### About this exercise
Tally the lines of the entries below that hold the word "новой", and please give only the total.

### Data to examine
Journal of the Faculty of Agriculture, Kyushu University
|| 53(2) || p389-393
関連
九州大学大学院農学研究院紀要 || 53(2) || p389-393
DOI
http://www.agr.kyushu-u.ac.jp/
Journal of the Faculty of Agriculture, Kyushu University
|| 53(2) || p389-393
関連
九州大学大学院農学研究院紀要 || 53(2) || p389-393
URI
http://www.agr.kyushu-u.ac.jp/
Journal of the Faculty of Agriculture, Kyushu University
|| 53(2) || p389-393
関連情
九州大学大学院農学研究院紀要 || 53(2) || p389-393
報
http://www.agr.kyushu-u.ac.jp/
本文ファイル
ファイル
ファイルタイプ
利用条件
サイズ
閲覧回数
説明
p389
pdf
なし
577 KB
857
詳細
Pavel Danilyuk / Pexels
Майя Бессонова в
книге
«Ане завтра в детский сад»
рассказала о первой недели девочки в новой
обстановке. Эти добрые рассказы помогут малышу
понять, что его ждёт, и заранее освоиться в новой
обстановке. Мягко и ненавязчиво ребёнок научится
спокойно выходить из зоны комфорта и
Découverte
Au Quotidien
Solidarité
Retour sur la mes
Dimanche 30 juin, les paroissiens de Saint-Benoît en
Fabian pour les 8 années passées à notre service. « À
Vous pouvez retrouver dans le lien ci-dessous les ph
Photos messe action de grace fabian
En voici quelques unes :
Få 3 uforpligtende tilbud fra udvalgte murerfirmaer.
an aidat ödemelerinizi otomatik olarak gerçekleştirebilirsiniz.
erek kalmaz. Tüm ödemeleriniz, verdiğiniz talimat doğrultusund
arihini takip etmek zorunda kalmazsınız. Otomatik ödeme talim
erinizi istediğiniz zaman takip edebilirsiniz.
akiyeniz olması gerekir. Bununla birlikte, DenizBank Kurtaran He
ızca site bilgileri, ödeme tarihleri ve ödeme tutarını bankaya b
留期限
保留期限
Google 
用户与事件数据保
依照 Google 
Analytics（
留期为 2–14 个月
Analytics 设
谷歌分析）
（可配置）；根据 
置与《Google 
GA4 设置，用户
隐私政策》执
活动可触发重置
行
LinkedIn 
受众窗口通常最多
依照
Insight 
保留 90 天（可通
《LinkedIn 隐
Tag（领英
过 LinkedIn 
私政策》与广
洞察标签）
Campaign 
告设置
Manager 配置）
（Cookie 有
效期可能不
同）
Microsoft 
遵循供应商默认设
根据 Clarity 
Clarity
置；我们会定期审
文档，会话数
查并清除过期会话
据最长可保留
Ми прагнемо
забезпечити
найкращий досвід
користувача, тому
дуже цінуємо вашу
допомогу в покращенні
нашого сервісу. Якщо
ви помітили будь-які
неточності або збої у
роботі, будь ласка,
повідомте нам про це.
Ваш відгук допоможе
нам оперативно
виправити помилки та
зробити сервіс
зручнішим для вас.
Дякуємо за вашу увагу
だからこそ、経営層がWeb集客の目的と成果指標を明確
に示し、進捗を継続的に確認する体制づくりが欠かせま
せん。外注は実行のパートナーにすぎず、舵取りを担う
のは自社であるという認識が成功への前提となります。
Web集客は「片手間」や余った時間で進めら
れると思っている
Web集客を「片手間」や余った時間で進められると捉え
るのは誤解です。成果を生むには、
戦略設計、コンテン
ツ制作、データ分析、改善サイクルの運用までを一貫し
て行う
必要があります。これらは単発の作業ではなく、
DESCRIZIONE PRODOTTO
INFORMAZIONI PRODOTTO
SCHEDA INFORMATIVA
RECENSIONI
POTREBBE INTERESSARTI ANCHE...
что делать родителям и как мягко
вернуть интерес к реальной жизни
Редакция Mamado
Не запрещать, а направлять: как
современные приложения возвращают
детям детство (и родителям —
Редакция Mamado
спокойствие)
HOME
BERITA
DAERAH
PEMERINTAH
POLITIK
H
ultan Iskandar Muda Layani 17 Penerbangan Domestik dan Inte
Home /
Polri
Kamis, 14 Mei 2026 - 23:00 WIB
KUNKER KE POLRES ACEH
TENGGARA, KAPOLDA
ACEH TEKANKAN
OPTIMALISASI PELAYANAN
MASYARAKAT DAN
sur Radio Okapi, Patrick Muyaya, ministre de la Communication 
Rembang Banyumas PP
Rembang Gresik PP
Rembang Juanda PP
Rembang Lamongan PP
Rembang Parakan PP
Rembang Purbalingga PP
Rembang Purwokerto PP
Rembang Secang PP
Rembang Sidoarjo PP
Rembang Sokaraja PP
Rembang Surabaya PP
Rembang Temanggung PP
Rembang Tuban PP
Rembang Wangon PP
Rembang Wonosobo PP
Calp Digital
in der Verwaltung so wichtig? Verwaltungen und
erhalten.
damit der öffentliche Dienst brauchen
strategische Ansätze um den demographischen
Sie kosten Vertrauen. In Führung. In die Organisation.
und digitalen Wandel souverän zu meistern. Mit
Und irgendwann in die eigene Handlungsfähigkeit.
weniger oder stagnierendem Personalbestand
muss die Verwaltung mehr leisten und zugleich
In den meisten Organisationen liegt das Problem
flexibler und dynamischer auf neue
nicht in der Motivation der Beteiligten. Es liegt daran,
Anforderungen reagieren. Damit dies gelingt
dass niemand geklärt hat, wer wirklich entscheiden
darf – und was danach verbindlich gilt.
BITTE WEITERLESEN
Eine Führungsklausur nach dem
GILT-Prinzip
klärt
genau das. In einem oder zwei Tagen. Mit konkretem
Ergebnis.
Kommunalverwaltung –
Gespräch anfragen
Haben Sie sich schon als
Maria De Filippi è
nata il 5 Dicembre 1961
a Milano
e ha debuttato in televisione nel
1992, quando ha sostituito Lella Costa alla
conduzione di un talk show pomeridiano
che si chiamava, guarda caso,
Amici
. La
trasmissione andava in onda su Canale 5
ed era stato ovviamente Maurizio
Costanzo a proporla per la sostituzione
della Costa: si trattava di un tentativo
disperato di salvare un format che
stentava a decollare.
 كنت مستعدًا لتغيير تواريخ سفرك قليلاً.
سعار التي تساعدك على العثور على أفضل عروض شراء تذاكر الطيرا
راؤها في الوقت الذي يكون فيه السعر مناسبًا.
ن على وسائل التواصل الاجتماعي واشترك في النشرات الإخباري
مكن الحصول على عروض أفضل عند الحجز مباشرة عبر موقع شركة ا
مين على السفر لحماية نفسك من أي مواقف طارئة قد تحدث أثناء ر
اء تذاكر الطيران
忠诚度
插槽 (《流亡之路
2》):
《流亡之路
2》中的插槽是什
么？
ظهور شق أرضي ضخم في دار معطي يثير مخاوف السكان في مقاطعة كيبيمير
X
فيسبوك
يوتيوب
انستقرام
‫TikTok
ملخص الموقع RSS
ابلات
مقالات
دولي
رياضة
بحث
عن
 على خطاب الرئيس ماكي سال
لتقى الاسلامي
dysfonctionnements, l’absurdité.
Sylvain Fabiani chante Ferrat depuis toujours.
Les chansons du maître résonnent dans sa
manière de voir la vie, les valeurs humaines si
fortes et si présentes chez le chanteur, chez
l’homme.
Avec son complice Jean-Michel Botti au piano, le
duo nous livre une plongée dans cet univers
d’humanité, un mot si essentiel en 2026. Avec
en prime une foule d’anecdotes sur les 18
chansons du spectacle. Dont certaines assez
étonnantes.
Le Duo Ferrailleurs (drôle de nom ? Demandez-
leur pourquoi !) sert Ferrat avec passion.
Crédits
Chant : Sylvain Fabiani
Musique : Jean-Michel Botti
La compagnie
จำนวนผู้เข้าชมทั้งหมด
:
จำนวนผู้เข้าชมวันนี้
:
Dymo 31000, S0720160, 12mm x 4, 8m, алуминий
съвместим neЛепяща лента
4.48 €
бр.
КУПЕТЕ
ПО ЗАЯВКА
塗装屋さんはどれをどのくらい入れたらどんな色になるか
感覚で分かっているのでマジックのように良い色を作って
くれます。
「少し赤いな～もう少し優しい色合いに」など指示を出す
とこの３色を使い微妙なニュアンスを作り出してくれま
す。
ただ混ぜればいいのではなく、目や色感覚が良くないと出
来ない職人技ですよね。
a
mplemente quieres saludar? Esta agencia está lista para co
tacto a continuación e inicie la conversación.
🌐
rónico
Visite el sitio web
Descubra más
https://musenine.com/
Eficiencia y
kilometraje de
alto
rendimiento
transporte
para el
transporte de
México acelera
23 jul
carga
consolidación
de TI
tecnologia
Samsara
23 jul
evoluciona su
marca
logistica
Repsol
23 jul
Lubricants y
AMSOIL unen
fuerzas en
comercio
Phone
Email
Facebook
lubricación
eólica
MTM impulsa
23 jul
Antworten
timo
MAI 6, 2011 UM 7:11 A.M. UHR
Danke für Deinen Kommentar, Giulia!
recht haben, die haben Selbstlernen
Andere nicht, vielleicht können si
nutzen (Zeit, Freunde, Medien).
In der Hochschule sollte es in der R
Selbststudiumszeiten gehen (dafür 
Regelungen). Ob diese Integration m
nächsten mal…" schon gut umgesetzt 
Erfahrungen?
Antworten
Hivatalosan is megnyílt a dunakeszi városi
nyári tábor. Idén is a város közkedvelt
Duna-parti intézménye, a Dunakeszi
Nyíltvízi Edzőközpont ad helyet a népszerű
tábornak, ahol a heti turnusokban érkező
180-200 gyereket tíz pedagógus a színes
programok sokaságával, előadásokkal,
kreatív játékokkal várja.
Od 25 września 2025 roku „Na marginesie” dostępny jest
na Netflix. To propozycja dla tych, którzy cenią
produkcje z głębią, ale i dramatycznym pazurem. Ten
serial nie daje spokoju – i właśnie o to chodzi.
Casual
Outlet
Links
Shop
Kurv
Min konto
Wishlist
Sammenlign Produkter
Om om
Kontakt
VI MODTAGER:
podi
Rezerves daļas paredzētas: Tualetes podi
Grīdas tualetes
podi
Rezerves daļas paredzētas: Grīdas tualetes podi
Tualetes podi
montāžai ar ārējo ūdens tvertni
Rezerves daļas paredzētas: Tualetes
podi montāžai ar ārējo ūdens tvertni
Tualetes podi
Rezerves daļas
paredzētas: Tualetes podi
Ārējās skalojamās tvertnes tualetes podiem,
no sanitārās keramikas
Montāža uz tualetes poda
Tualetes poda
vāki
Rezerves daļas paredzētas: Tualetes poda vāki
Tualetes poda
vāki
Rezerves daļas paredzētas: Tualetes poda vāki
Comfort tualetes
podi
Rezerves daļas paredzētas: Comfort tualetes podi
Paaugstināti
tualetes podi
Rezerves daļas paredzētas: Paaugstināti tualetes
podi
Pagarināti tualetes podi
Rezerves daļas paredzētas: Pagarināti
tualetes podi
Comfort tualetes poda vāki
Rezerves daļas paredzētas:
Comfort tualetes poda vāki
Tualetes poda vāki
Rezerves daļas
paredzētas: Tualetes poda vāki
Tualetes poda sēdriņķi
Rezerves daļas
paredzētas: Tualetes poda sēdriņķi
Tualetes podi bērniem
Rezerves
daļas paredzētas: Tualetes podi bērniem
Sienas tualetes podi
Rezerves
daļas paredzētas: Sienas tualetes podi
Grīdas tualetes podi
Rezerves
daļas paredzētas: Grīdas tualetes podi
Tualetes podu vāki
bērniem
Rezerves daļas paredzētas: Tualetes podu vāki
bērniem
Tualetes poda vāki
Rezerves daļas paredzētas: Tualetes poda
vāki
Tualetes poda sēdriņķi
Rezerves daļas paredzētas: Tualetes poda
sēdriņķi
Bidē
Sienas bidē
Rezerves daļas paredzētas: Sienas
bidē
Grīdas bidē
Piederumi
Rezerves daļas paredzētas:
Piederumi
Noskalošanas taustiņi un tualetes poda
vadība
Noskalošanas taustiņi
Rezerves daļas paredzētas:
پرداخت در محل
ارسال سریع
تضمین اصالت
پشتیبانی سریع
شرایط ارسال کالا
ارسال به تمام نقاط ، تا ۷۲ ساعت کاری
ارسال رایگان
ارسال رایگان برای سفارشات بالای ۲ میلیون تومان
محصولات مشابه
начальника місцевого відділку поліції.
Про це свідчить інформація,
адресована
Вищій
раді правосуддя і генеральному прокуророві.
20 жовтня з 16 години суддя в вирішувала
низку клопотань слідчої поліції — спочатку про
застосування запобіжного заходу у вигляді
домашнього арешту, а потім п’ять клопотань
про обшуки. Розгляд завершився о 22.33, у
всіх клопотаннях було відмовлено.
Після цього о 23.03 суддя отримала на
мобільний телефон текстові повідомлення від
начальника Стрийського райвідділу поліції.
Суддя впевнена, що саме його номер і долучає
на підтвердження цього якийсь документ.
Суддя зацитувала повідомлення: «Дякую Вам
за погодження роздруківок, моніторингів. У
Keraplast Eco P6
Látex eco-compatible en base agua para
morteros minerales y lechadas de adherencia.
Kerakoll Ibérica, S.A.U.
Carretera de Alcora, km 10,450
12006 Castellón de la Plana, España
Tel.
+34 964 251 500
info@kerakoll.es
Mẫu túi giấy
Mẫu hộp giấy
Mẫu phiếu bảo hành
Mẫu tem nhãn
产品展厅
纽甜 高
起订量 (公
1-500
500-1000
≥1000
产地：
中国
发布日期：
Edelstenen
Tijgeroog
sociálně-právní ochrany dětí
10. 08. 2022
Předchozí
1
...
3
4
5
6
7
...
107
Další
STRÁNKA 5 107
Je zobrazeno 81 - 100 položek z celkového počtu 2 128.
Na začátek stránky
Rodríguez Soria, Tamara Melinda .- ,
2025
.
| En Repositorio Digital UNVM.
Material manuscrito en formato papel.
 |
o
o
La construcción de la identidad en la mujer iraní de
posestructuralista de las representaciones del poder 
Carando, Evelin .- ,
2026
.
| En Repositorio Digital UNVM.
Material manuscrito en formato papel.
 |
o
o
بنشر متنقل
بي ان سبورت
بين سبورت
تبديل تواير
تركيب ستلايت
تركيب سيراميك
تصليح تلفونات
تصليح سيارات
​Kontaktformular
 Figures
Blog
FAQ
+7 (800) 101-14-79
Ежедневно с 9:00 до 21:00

### Answer to this problem
2